After hearing the story of the Black Swan it is impossible not to feel (at least slightly) smug.   As programmers, however, we often have to deal with objects from the 'real world', (which to remind people that we are sort-of scientists,  we call 'the problem domain', or if we're sitting opposite a logician: the 'domain of discourse').

Nomenclature aside, it is often our task to build a model of the real world, a world about which we do not have complete information.   A model (my CS inspired definition) is really just the result of taking salient features of the real world and representing them in a way that is suitable for a computer to do something useful with.  If you hang around with enough programmers for long enough the word 'abstraction' will rear its head, which (at least on my blog) is a synonym for the act of modelling.
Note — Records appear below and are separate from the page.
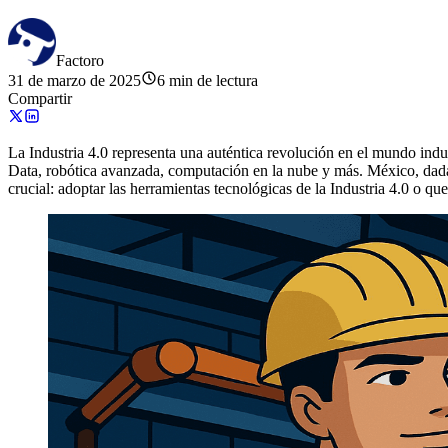
Factoro
31 de marzo de 2025
6 min de lectura
Compartir
La Industria 4.0 representa una auténtica revolución en el mundo indus
Data, robótica avanzada, computación en la nube y más. México, dada
crucial: adoptar las herramientas tecnológicas de la Industria 4.0 o qu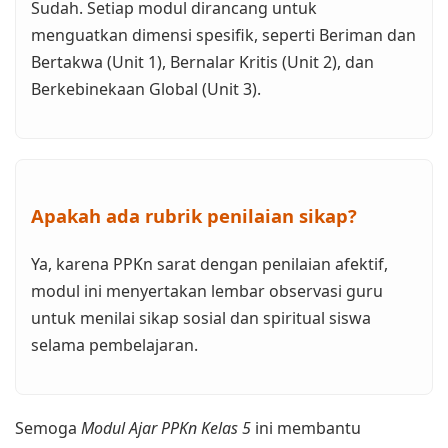
Sudah. Setiap modul dirancang untuk
menguatkan dimensi spesifik, seperti Beriman dan
Bertakwa (Unit 1), Bernalar Kritis (Unit 2), dan
Berkebinekaan Global (Unit 3).
Apakah ada rubrik penilaian sikap?
Ya, karena PPKn sarat dengan penilaian afektif,
modul ini menyertakan lembar observasi guru
untuk menilai sikap sosial dan spiritual siswa
selama pembelajaran.
Semoga
Modul Ajar PPKn Kelas 5
ini membantu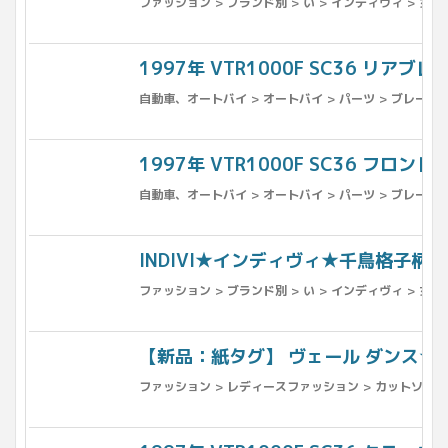
ファッション > ブランド別 > い > インディヴィ > 
1997年 VTR1000F SC36 リアブレ
自動車、オートバイ > オートバイ > パーツ > ブレーキ 
1997年 VTR1000F SC36 フロン
自動車、オートバイ > オートバイ > パーツ > ブレーキ 
INDIVI★インディヴィ★千鳥格子柄
ファッション > ブランド別 > い > インディヴィ > 
【新品：紙タグ】 ヴェール ダンス★長
ファッション > レディースファッション > カットソー > 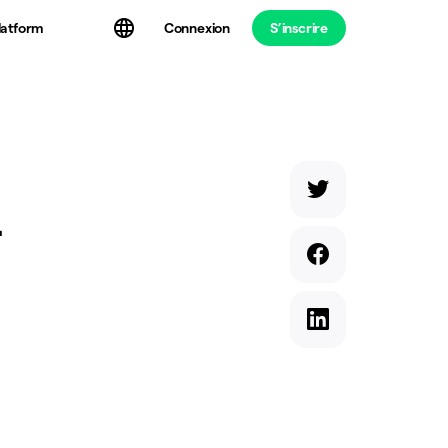
latform
Connexion
S’inscrire
-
Modelling (or abstraction) is favoured by programmers because it allows great swathes of the real world to be captured by very little code.  Imagine you are building a till/checkout system for a supermarket, which to reduce the size of this post, contains only 3 items:
  1. bread
  2. milk 
  3. the guardian
Let us implement this as naively as possible:
  • scan bread, add £1.10 to the bill, display total on screen
  • scan milk, add £0.90 to the bill, display total on screen
  • scan the guardian, add £0.70 to the bill, display total on screen
The problem with this code is that we're treating every item with too much reverence.  For every extra item we add to the shop (a fine cheese for example) we'd have to add some more code.   We don't really care about the specifics of each item, all we care about is their price.   By treating the goods of the supermarket as  'priced products' we can simplify the logic:  (although unrealistic, we will assume the price is encoded in the barcode):
  • scan priced product X, convert barcode to price, display total.
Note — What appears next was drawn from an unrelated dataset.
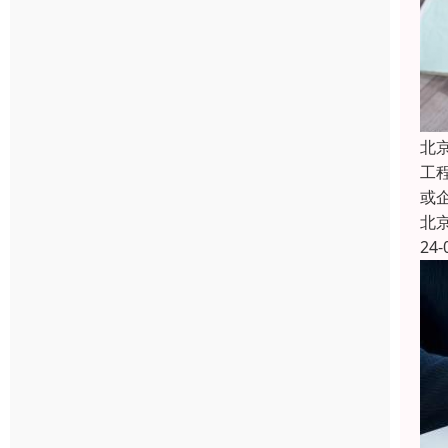
北
工
或
北
24-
If you've ever received junk mail you can be sure it was generated by treating all 'customers' as 'named addressable units', not as the unique individuals all my readers inevitably are.  Back to our example, the shopkeeper has been adding extra products to his store without need to update any software until one day he decides to add a 'pick and mix' counter.  His 'pick and mix' bags have a barcode, but the price is determined by the bag's weight, not just the barcode.  
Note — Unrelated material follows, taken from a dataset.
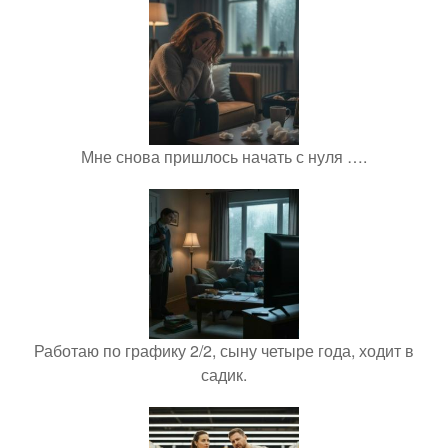
Мне снова пришлось начать с нуля ….
Работаю по графику 2/2, сыну четыре года, ходит в
садик.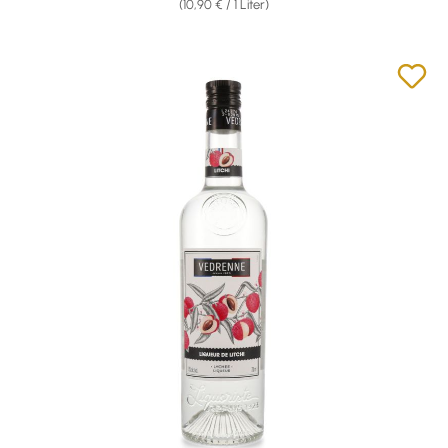
(10,90 € / 1 Liter)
To fix this we have to add an exception or specialisation:
  • if product is 'pick and mix' weigh product, calculate price times weight, display total
  • else scan priced product X, convert barcode to price, display total 
I'd hoped this post would lead nicely into an overview of default reasoning, where we accept a default argument (the price of an item is determined by its barcode) unless we have further information (the item 'pick and mix' and should be weighed) but I have had more fun writing about a fictitious supermarket.   Sorry!